▶ _TASK DETAILS_
Search term "Study": copy each line of the records that contains it.

▶ _EXCERPTED RECORDS_
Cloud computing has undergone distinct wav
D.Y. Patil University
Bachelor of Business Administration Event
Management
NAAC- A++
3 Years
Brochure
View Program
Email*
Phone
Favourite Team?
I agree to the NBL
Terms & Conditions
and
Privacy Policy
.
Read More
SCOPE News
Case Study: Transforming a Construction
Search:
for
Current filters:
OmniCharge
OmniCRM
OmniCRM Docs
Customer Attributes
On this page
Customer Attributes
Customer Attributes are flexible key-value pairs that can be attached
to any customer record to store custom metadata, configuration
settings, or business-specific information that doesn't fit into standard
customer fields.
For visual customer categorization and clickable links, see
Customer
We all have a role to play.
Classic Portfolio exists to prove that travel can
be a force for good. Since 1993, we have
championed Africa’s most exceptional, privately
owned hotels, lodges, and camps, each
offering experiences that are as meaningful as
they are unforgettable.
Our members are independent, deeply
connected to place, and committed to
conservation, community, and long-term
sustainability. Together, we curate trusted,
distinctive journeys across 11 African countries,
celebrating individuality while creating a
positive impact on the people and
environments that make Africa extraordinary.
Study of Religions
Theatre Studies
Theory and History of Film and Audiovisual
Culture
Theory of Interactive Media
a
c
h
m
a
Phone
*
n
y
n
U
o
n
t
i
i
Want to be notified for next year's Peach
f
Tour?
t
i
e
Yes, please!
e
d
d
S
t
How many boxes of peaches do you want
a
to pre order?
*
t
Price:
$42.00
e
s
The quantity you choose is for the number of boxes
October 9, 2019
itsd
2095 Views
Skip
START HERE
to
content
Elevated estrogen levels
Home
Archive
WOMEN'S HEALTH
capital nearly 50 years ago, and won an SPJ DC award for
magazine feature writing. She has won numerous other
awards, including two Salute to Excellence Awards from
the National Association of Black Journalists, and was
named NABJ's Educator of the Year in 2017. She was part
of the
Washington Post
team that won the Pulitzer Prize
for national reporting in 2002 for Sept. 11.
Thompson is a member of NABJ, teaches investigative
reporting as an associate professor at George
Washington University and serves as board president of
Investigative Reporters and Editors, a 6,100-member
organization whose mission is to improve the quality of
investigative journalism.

==

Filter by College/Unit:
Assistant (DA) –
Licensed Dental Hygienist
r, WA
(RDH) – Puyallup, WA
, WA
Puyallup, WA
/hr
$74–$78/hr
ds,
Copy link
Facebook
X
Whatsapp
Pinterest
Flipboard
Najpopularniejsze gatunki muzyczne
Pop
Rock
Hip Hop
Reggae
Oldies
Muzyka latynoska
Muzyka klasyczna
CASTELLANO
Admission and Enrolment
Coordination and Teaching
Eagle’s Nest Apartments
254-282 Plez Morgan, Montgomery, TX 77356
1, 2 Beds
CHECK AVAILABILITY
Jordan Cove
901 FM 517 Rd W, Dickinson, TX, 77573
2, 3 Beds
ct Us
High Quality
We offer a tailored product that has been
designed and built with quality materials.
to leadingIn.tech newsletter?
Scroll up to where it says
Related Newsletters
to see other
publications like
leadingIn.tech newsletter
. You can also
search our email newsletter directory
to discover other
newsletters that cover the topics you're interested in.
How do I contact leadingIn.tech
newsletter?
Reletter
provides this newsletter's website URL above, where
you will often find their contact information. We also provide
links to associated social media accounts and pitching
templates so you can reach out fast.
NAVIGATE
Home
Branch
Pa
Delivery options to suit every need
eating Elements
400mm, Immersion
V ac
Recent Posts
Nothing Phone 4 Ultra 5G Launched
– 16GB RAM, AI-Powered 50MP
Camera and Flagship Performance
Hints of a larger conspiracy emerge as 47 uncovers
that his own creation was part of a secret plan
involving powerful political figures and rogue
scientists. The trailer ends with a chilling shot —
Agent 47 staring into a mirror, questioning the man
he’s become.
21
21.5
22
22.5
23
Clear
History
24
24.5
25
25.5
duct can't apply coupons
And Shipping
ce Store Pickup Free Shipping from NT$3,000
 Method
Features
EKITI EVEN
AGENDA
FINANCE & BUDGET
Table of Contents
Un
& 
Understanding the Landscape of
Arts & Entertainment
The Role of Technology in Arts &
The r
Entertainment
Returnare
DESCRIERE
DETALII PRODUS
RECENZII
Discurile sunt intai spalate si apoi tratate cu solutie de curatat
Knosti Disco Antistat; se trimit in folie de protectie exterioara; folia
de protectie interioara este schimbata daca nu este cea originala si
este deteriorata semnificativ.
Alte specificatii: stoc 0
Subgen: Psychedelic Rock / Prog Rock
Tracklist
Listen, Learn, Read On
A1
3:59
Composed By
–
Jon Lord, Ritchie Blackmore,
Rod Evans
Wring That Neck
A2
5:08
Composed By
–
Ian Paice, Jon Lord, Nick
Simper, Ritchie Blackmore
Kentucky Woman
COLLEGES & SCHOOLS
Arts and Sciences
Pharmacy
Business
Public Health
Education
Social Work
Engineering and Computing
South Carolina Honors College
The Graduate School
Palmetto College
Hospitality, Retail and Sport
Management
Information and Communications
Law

▶ _EXERCISE RESPONSE_
Case Study: Transforming a Construction
Study of Religions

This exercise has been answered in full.